Worries about the US economy resurfaced on Wednesday before key US retail sales data, prompting investors to pare recent gains in stocks and seek the relative safety of government bonds.
The low-yielding yen rose as investors took some risky bets off the table in case the US report showed more weakness in the world's biggest economy than already anticipated.
A weakening consumer sector, which accounts for more than two thirds of the US economy, has fuelled concerns that a recession is increasingly likely. "The question is how much weaker it's going to be," said Joseph Kraft, managing director of Japanese capital markets for Dresdner Kleinwort in Tokyo.
The data, due at 8:30 am EST, will set the scene for US Federal Reserve Chairman Ben Bernanke's congressional testimony on Thursday, another closely-watched event which is likely to keep investors cautious.
Tuesday's news that billionaire investor Warren Buffett had offered to reinsure $800 billion in municipal debt guaranteed by bond insurers had helped to soothe worries about further fallout from the credit crisis and sent global stocks rallying.
The FTSEurofirst 300 index of top European shares, which jumped 3.4 per cent on Tuesday, fell 1.2 per cent in early trade, with Germany's DAX and Britain's FTSE 100 both also down more than 1 per cent.
"The market really doesn't have any conviction. There is so much uncertainty out there," said Dirk Thiels, head of global equity funds at KBC Asset Management.
MSCI's main world equity index was down 0.5 per cent. Earlier, Japan's Nikkei edged up just 0.4 per cent, while MSCI's measure of other Asian stock markets .MIAPJ0000PUS slipped 0.3 per cent.
Signaling rising risk aversion, European credit spreads widened sharply, pushing the Markit iTraxx Crossover index, made up of 50 mostly "junk"-rated credits, up 16 basis points to 571 basis points.
With investors looking to cut back on risky bets, both the low-yielding yen and government bonds rose.
Investors tend to sell the yen in risky carry trades to fund purchases of higher yielding assets and reverse those trades when risk appetite fall.
The dollar slipped 0.1 per cent to 107.20 yen, while the euro was 0.3 per cent lower at 156.04 yen. Against the dollar, the common currency lost 0.2 per cent to $1.4556.
Persistent worries about downside surprises on the euro zone economy and the possibility of European Central Bank interest rate cuts in the next few months kept the euro pressured.
"Getting above $1.4630 would certainly be very difficult (for the euro) even if today's retail sales numbers out of the US were to surprise on the downside," said Michael Klawitter, currency strategist at Dresdner Kleinwort.
Euro zone government bond futures rose and Bunds and US Treasuries regained some poise after stumbling a day earlier.
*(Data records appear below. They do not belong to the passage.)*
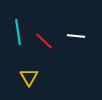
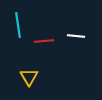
cyan line: moved 7 px up
red line: rotated 48 degrees counterclockwise
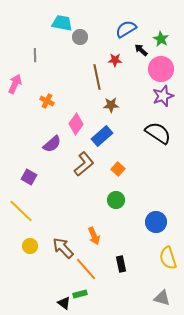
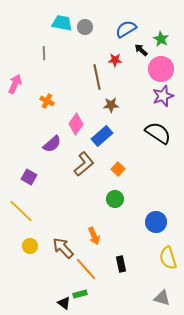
gray circle: moved 5 px right, 10 px up
gray line: moved 9 px right, 2 px up
green circle: moved 1 px left, 1 px up
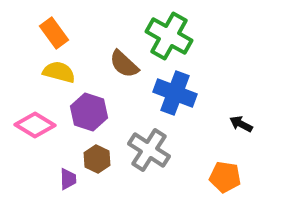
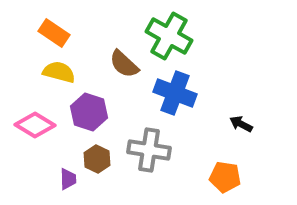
orange rectangle: rotated 20 degrees counterclockwise
gray cross: rotated 24 degrees counterclockwise
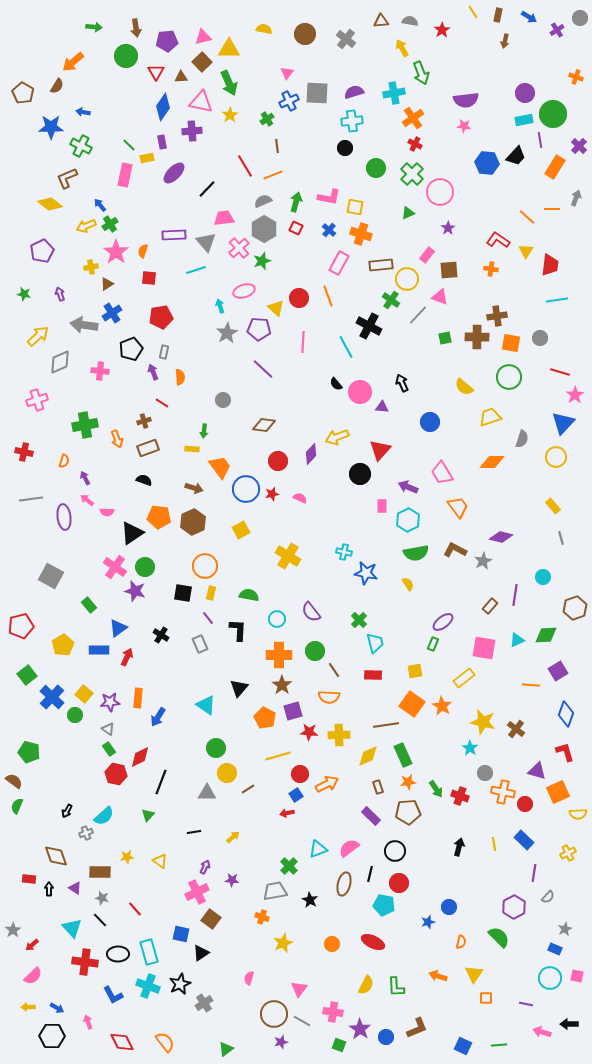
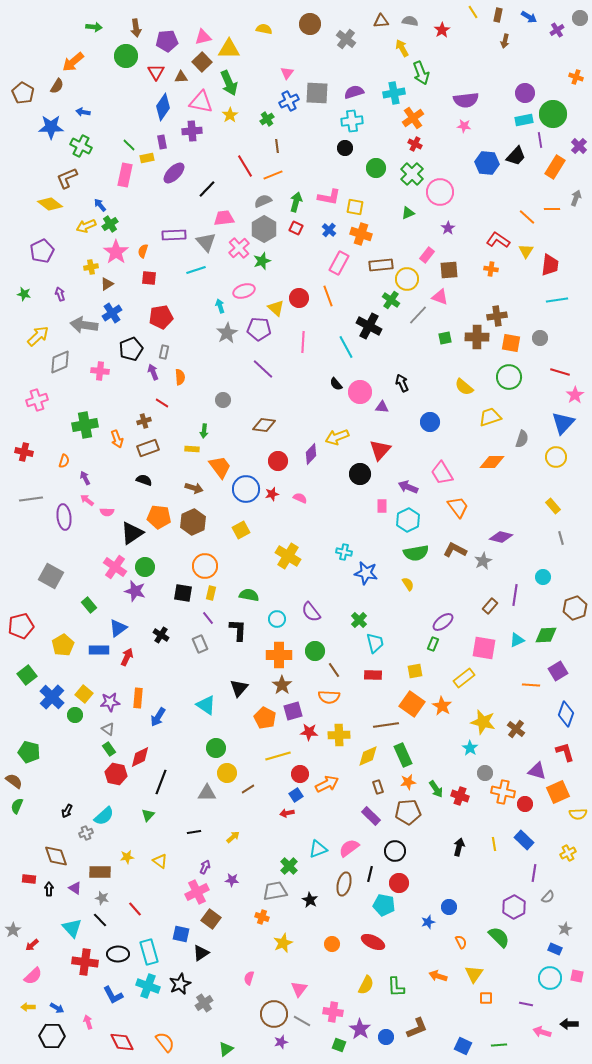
brown circle at (305, 34): moved 5 px right, 10 px up
orange semicircle at (461, 942): rotated 40 degrees counterclockwise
The March Bund future FGBLH8 climbed 28 ticks to 116.73 while the 2-year Bund yield edged down slightly to 3.11 per cent.
Among commodities, US crude CLc1 was little changed at $92.70 a barrel, remaining subdued after a three-session rally fizzled out on Tuesday. Copper fell around 2 per cent as Chinese buyers, returning to the market after the lunar New Year holidays, proved unwilling to push prices higher.